Looking at project announcements where equipment manufacturers are named, European technology dominates across the globe, according to Murphy.
European lawmakers emphasized early on in their policymaking that the EU is keen to hold on to its lead, to avoid repeating mistakes made in the solar sector where manufacturing moved to China. East Asia is set to have 3.65 GW of annual electrolyzer manufacturing capacity by 2027, according to Commodity Insights, though Chinese capacity is likely underestimated due to the opacity of the market.
While Chinese electrolyzers are cheaper, it is difficult to assess their performance, Murphy said. “Particularly on PEM, there isn’t a Chinese company that can compete with the European manufacturers right now,” the analyst said.
Murphy expects electrolyzer technologies beyond PEM and alkaline to gain a foothold, such as solid oxide and anion exchange membrane, which rely less on expensive metals.

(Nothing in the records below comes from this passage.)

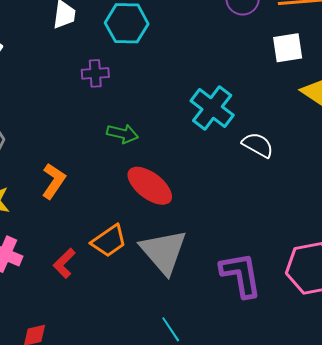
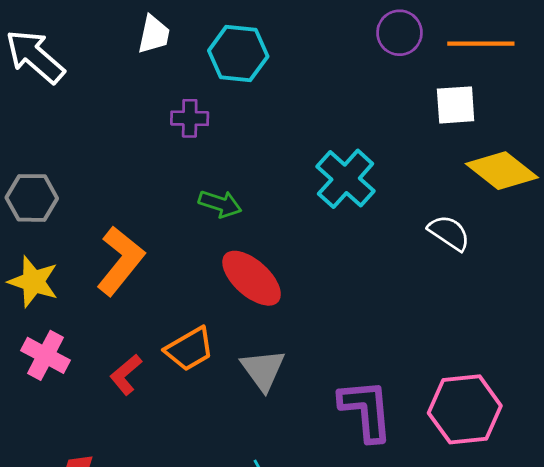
white semicircle: (258, 145) -> (449, 233), moved
orange L-shape: (54, 181) -> (120, 261), size x1.4
gray triangle: (164, 252) -> (263, 370), size x0.7

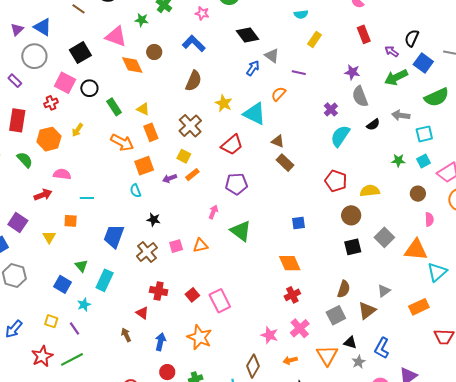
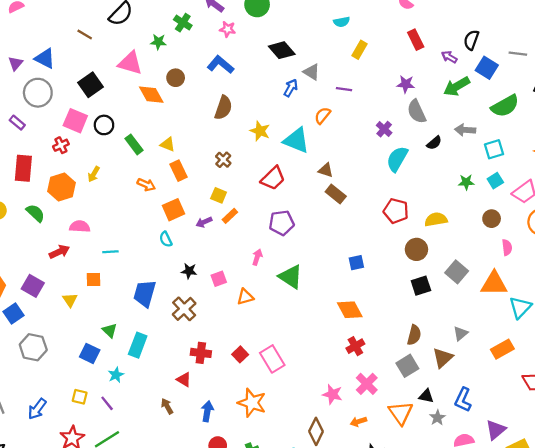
brown cross: (190, 126) -> (223, 160), size x0.6
orange arrow: (122, 142) -> (146, 185), size x0.7
pink square: (176, 246) -> (219, 279), moved

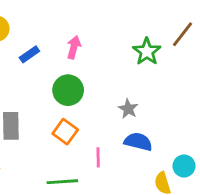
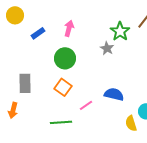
gray star: (128, 109) -> (107, 48), moved
pink line: (98, 157) -> (86, 105), turned 56

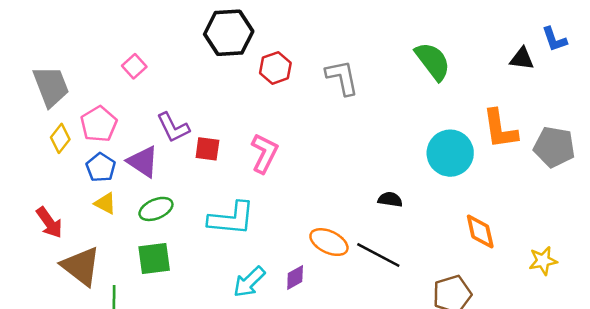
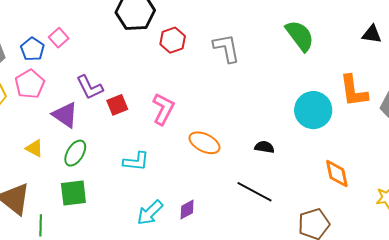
red square: (207, 149) -> (117, 105), turned -30
blue pentagon: (101, 167) -> (32, 49), moved
green ellipse: (156, 209) -> (75, 153), turned -36
cyan L-shape: (231, 219) -> (136, 161), size x0.7
orange ellipse: (329, 242) -> (204, 143), moved

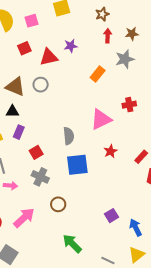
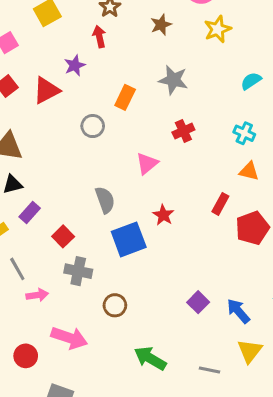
red arrow: (108, 36) -> (99, 37), moved
gray star: (125, 59) -> (173, 80), moved, turned -30
gray circle: (41, 85) -> (93, 126), moved
pink triangle: (101, 119) -> (147, 163), size x0.7
purple rectangle: (19, 132) -> (30, 213), turned 32
red star: (111, 151) -> (163, 215), moved
pink arrow: (24, 218) -> (69, 338), turned 75

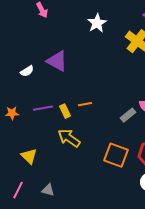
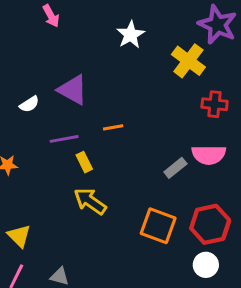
orange line: (85, 104) -> (113, 127), moved
purple line: (43, 108) -> (64, 139), moved
yellow triangle: (29, 156) -> (19, 236), moved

An electrolyzer at Cummins’ manufacturing facility in Oevel, Belgium.
Waiting game around demand, financing
In Seville, Spain, H2B2 Electrolysis Technologies SL has an electrolyzer factory with annual capacity of 90 MW. The company secured the land to scale it up to 1 GW but is locked in discussions about how to finance the facility. The expansion proposal is one of several gigafactories in Europe to have been awarded Important Project of Common European Interest status by the European Commission on July 15, making it eligible for state aid.
For now, H2B2 is playing a waiting game, according to Javier Brey, the company’s chief technology officer. “It is very difficult for us to go ahead of the demand,” Brey said in an interview. “We are ready to start with the gigafactory but we need to wait for regulation, for a grant, for demand.”
This chicken-and-egg conundrum has so far stifled the expansion of electrolyzer-making in Europe. The industry points to an incomplete regulatory framework, uncertain future market demand and supply chain challenges as the three main factors preventing it from scaling up.
Some regulatory clarity was provided in May when the European Commission released long-awaited rules around what makes hydrogen green — even though not everyone agreed with the outcome.
“A genuine market for green hydrogen must be created. The governments’ ambitious targets alone are not enough,” Sunfire’s Wolf said. “For projects to be implemented and final investment decisions to be made, we need a reliable regulatory framework and pragmatic approaches — for example, when it comes to purchasing green electricity.”
H2B2 is calling for green hydrogen blending requirements, a rule that Brey said “was incredible for the deployment of biofuels.”
The company also wants the European Commission to provide “working capital” support to equipment manufacturers not fortunate enough to be sitting on piles of cash to quickly fund their manufacturing efforts. Most electrolyzer manufacturers are not profitable, even though order pipelines are starting to grow. That is why private capital and loans will likely follow the public funds into the sector.
For Cummins’ Ustinov, the most important factor is demand-side funding to provide an incentive for end-consumers to use green hydrogen.
“The real demand is not fully activated,” Ustinov said. “Once the funds are released to stimulate demand, then I think we’ll have a situation for at least five years where demand outstrips supply.”